The word "Skin" marks the lines you need; copy each of them from the data.

:::::

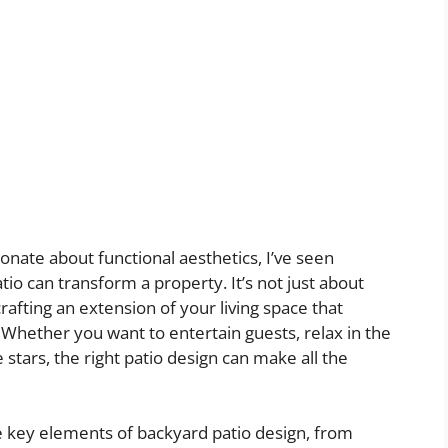
ate about functional aesthetics, I’ve seen
io can transform a property. It’s not just about
crafting an extension of your living space that
 Whether you want to entertain guests, relax in the
stars, the right patio design can make all the
the key elements of backyard patio design, from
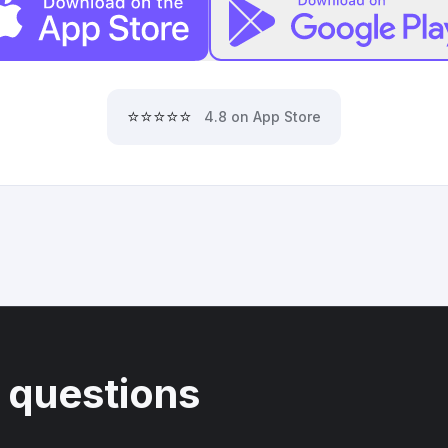
⭐⭐⭐⭐⭐
4.8 on App Store
 questions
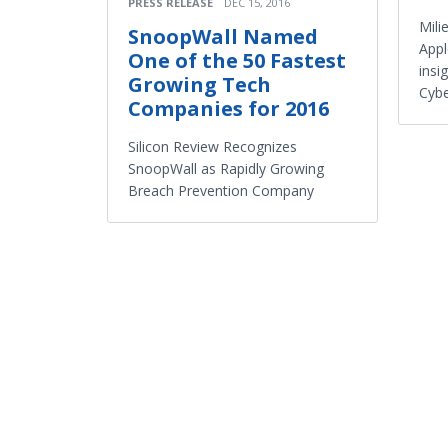
PRESS RELEASE
DEC 15, 2016
Mili
SnoopWall Named
Appl
One of the 50 Fastest
insi
Growing Tech
Cybe
Companies for 2016
Silicon Review Recognizes
SnoopWall as Rapidly Growing
Breach Prevention Company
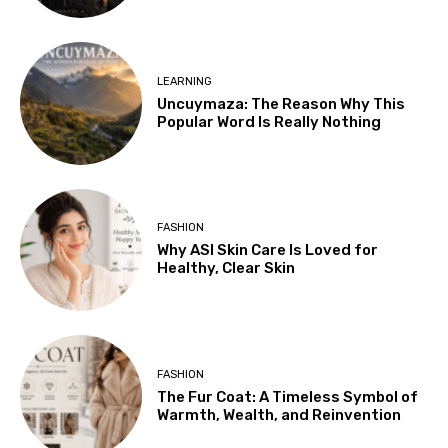
LEARNING
Uncuymaza: The Reason Why This
Popular Word Is Really Nothing
FASHION
Why ASI Skin Care Is Loved for
Healthy, Clear Skin
FASHION
The Fur Coat: A Timeless Symbol of
Warmth, Wealth, and Reinvention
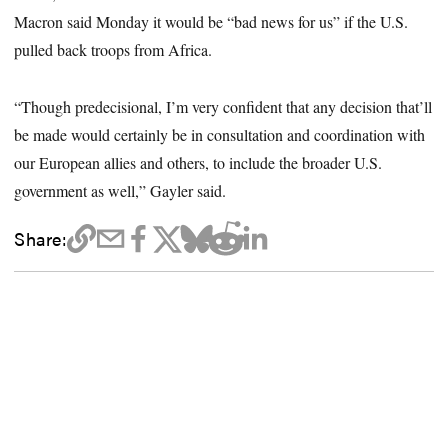
Macron said Monday it would be “bad news for us” if the U.S.
pulled back troops from Africa.
“Though predecisional, I’m very confident that any decision that’ll
be made would certainly be in consultation and coordination with
our European allies and others, to include the broader U.S.
government as well,” Gayler said.
Share:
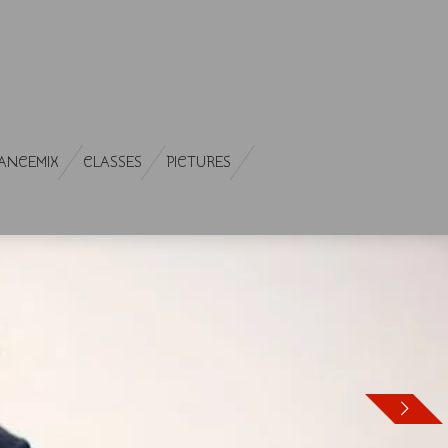
ANCEMIX
CLASSES
PICTURES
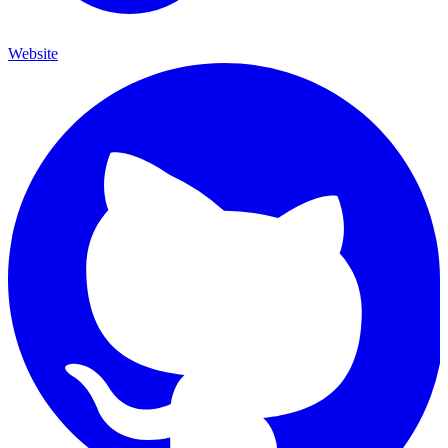
Website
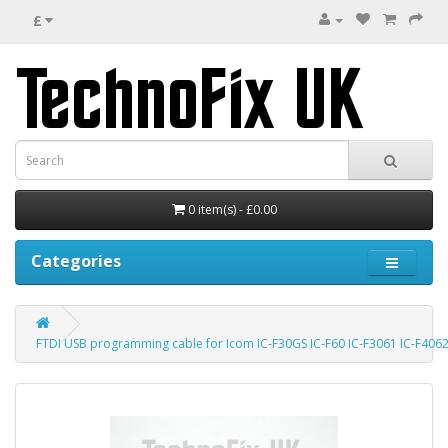
£
0 item(s) - £0.00
Categories
FTDI USB programming cable for Icom IC-F30GS IC-F60 IC-F3061 IC-F4062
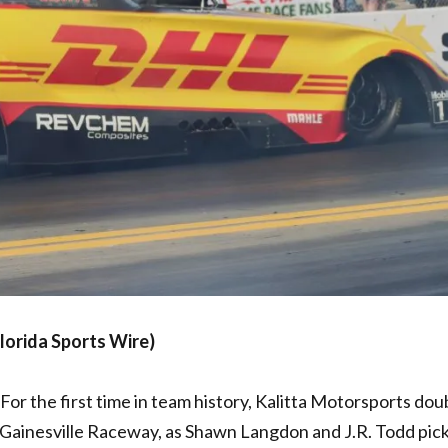
lorida Sports Wire)
For the first time in team history, Kalitta Motorsports dou
t Gainesville Raceway, as Shawn Langdon and J.R. Todd pic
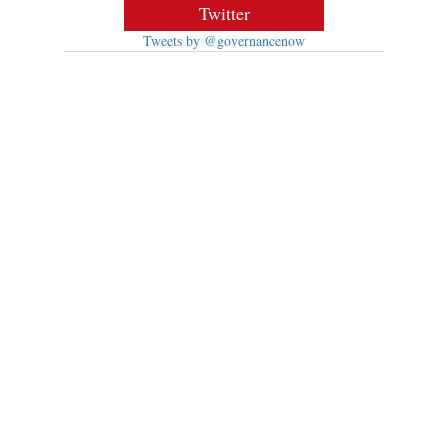
Twitter
Tweets by @governancenow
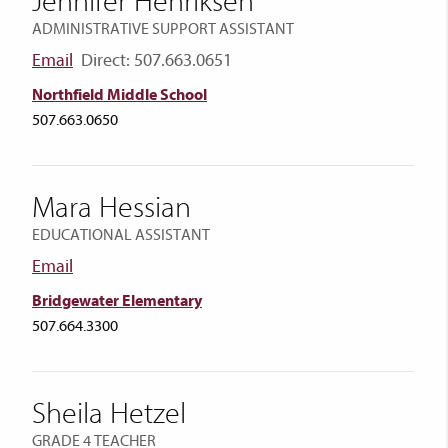
Jennifer Henriksen
ADMINISTRATIVE SUPPORT ASSISTANT
Email
Direct: 507.663.0651
Northfield Middle School
507.663.0650
Mara Hessian
EDUCATIONAL ASSISTANT
Email
Bridgewater Elementary
507.664.3300
Sheila Hetzel
GRADE 4 TEACHER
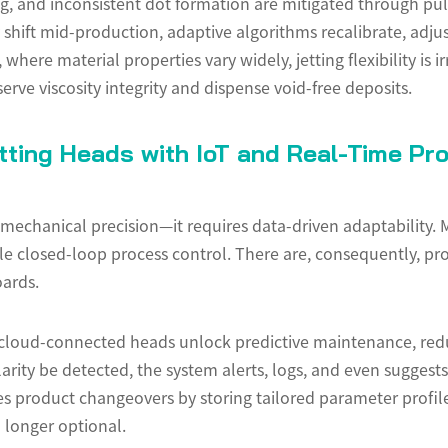
ing, and inconsistent dot formation are mitigated through pu
ift mid-production, adaptive algorithms recalibrate, adjust,
ere material properties vary widely, jetting flexibility is i
rve viscosity integrity and dispense void-free deposits.
etting Heads with IoT and Real-Time Pr
mechanical precision—it requires data-driven adaptability. 
ble closed-loop process control. There are, consequently, pr
ards.
 cloud-connected heads unlock predictive maintenance, red
arity be detected, the system alerts, logs, and even suggest
es product changeovers by storing tailored parameter profiles
o longer optional.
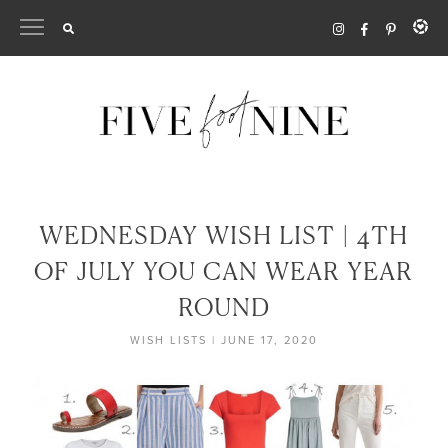
Skip
to
content
WEDNESDAY WISH LIST | 4TH
OF JULY YOU CAN WEAR YEAR
ROUND
WISH LISTS
|
JUNE 17, 2020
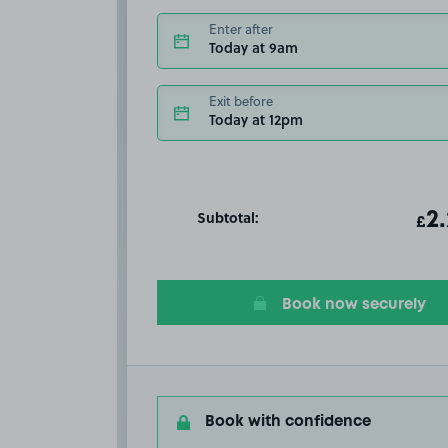
Enter after
Today at 9am
Exit before
Today at 12pm
Subtotal:
ot
2
T
£
Book now securely
Book with confidence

:::::

- COMPLETED EXERCISE:
Why ASI Skin Care Is Loved for
Healthy, Clear Skin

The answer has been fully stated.